People need to plan for aging and for retirement. The problem is, even when someone plans and prepares, the preparation isn't always enough.
Let's use my life as an example. Social Security isn't enough for retirement, but I thought with my teacher retirement and my Social Security and my husband's Social Security, we would manage. We wouldn't live as well as we did before I had to leave teaching, but we could be comfortable.
However, I had no way of knowing that supplement insurance premiums would raise three times in less than a year, and then Medicare and insurance premiums yearly thereafter. However, Social Security and retirement didn't match premium increases, not even close. Cost of living and the crash of the economy and a rise in co-payments and Medicare deductibles reduced buying power of what funds we had left.
So what could I have done differently? With my poor health, I couldn't teach longer, but I should have prepared more when younger, with extra savings, including an IRA, from the time I was much younger. We should have found a way to have our house paid off before I had to retire. My husband should have had disability insurance.
When we are young, we think we have time to prepare for old age -- later. Even when people try to save for retirement, often they don't expect economical problems or poor health or other unforeseen problems that wipe out their expectations and savings. Things do happen, so all anyone can do is try to have at least twice what might be needed.
Putting back enough to have twice what might be needed isn't easy. Therefore, many of us face a difficult present and future. Apparently, few others understand or care, including our government. Medicare premiums increase as does the yearly deductible. Co-payments for prescriptions increase to the point that some people have paid up to an additional $200 or more per month for co-payments. Medicare care is limited, not by medical experts, but by rules set by bureaucracy.

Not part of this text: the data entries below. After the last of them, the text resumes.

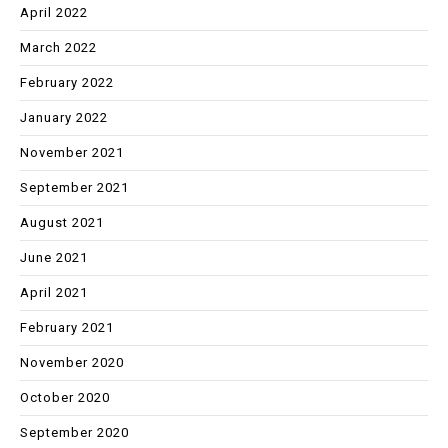
April 2022
March 2022
February 2022
January 2022
November 2021
September 2021
August 2021
June 2021
April 2021
February 2021
November 2020
October 2020
September 2020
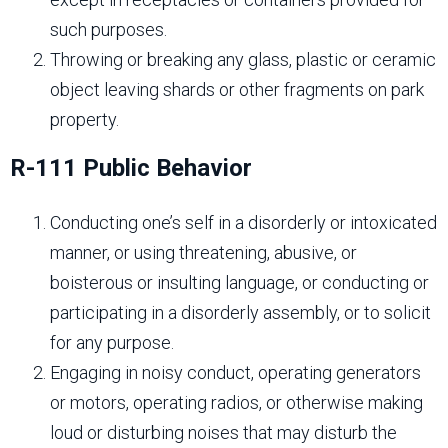
such purposes.
Throwing or breaking any glass, plastic or ceramic
object leaving shards or other fragments on park
property.
R-111 Public Behavior
Conducting one’s self in a disorderly or intoxicated
manner, or using threatening, abusive, or
boisterous or insulting language, or conducting or
participating in a disorderly assembly, or to solicit
for any purpose.
Engaging in noisy conduct, operating generators
or motors, operating radios, or otherwise making
loud or disturbing noises that may disturb the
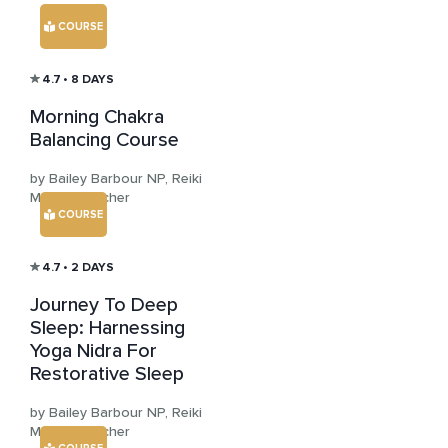
COURSE
4.7
• 8 DAYS
Morning Chakra
Balancing Course
by Bailey Barbour NP, Reiki
Master Teacher
COURSE
4.7
• 2 DAYS
Journey To Deep
Sleep: Harnessing
Yoga Nidra For
Restorative Sleep
by Bailey Barbour NP, Reiki
Master Teacher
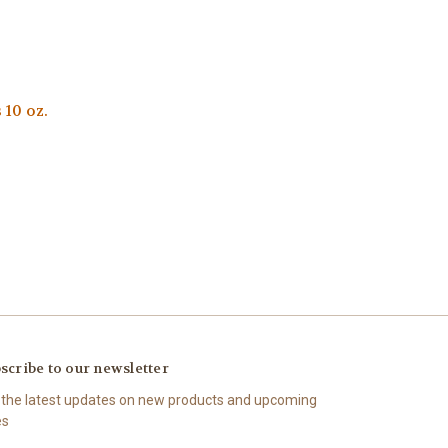
10 oz.
scribe to our newsletter
 the latest updates on new products and upcoming
es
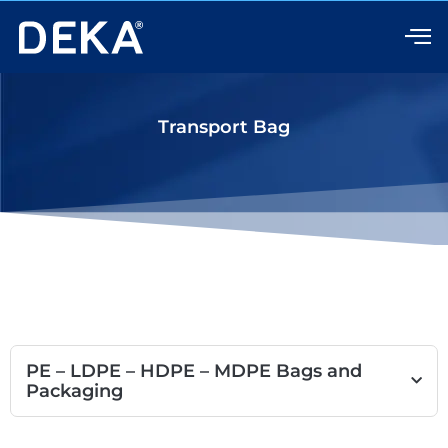
Skip
to
content
Transport Bag
PE – LDPE – HDPE – MDPE Bags and
Packaging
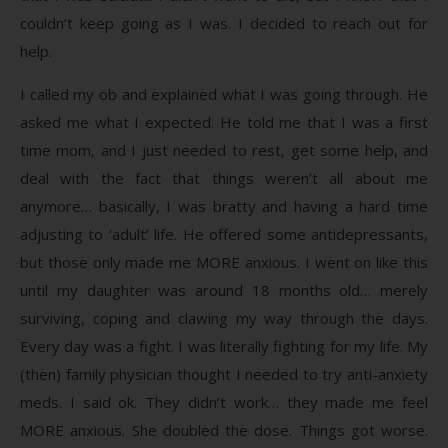
couldn’t keep going as I was. I decided to reach out for
help.
I called my ob and explained what I was going through. He
asked me what I expected. He told me that I was a first
time mom, and I just needed to rest, get some help, and
deal with the fact that things weren’t all about me
anymore… basically, I was bratty and having a hard time
adjusting to ‘adult’ life. He offered some antidepressants,
but those only made me MORE anxious. I went on like this
until my daughter was around 18 months old… merely
surviving, coping and clawing my way through the days.
Every day was a fight. I was literally fighting for my life. My
(then) family physician thought I needed to try anti-anxiety
meds. I said ok. They didn’t work… they made me feel
MORE anxious. She doubled the dose. Things got worse.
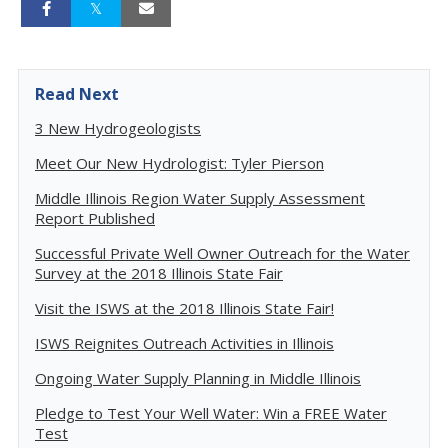
Read Next
3 New Hydrogeologists
Meet Our New Hydrologist: Tyler Pierson
Middle Illinois Region Water Supply Assessment
Report Published
Successful Private Well Owner Outreach for the Water
Survey at the 2018 Illinois State Fair
Visit the ISWS at the 2018 Illinois State Fair!
ISWS Reignites Outreach Activities in Illinois
Ongoing Water Supply Planning in Middle Illinois
Pledge to Test Your Well Water: Win a FREE Water
Test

The list goes on.
A side note, everyone should be prepared for the same medical service under national health care. Medicare was touted as an example as to how universal care will work.
The cost of utilities, groceries, car expenses -- everything -- has risen drastically. Real estate taxes and house insurance premiums have doubled in the past five years.
Preparing for retirement or aging seems daunting, I know, but everyone needs to do whatever possible to be able to live without worrying about how to fix the roof so it doesn't leak when insurance doesn't cover repairs; to have a way for household help when physically one can't; to have a close friend or friends or family members who will step in when necessary; to have a church family who will put actions with their prayers.
When you're young, prepare for when you aren't.